Jessica glanced toward the river. You could not see the victim from that vantage point. “How long were you here?” she asked.

Pedersen shrugged. “I don’t know. A minute or two. Had my Danish and coffee, walked back to the site to set up.”

“What was this person doing?” Byrne asked.

“Nothing, really.”

“He didn’t move from where you saw him? He didn’t walk down toward the river?”

“No,” Pedersen said. “But now that I think about it, it was a little weird.”

“Weird?” Jessica asked. “Weird how?”

“He was just standing there,” Pedersen said. “I think he was staring up at the moon.”

7

As they headed back to Center City, Jessica scrolled through the photographs on her digital camera, looking at each one on the small LCD screen. At that size, the young woman on the bank of the river looked like a doll posed in a miniature setting.

A doll,
Jessica thought. It was the first image she’d had when she saw the victim. The young woman looked like a porcelain doll on a shelf.

Jessica had given Will Pedersen a business card. The young man promised to call if he remembered anything else.

“What did you get from the driver?” Jessica asked.

Byrne glanced at his notebook. “The driver is one Reese Harris. Mr. Harris is thirty-three, lives in Queen Village. He said he hits Flat Rock Road three or four mornings a week, now that those condos are going up. He said he always parks with the open side of the truck facing away from the river. Keeps the wind off the merchandise. He said he didn’t see anything.”
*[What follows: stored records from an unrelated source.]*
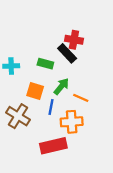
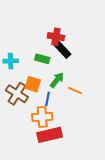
red cross: (74, 40) -> (56, 37), moved
brown cross: (18, 116) -> (17, 94), moved
orange cross: (72, 122) -> (42, 117), moved

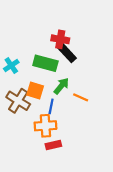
green rectangle: (42, 59) -> (45, 63), size x1.5
cyan cross: (11, 61) -> (11, 65), turned -32
red rectangle: (50, 135) -> (53, 145), size x0.6

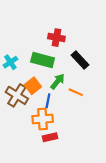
black rectangle: (67, 53) -> (80, 60), moved
orange square: (35, 91) -> (33, 86), turned 35

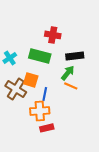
black rectangle: (80, 60) -> (75, 56), turned -54
green arrow: (58, 81) -> (68, 73), moved
orange square: (33, 86) -> (31, 80), turned -35

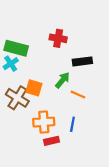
green rectangle: (40, 56) -> (16, 48), moved
green arrow: (68, 73) -> (63, 80), moved
blue line: (45, 94) -> (72, 124), moved

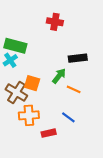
red cross: (58, 38) -> (55, 22), moved
orange cross: (44, 122) -> (29, 115), moved
blue line: (72, 124) -> (68, 117), turned -64

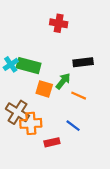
green rectangle: (15, 46) -> (29, 66), moved
orange square: (32, 83) -> (44, 89), moved
brown cross: (16, 92) -> (17, 112), moved

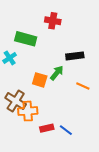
green rectangle: (29, 66) -> (26, 39), moved
orange line: (79, 96) -> (83, 86), moved
blue line: (73, 126) -> (66, 130), moved

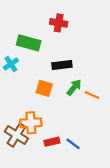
black rectangle: (75, 56) -> (62, 65), moved
green arrow: (57, 73) -> (74, 87), moved
brown cross: (16, 101) -> (16, 135), moved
Detective Joshua Bontrager, late of the Traffic Unit, armed with Vehicle Identification Numbers, was off to check on the two abandoned vehicles parked in the lot.

Jessica scrolled through a few more pictures, looked up at Byrne. “What do you think?”

Byrne ran a hand over his beard. “I think we have a sick son of a bitch running around Philly. I think we have to shut this fucker down fast.”

Leave it to Kevin Byrne to break the case down to the essentials, Jessica thought. “Full-blown nut job?” she asked.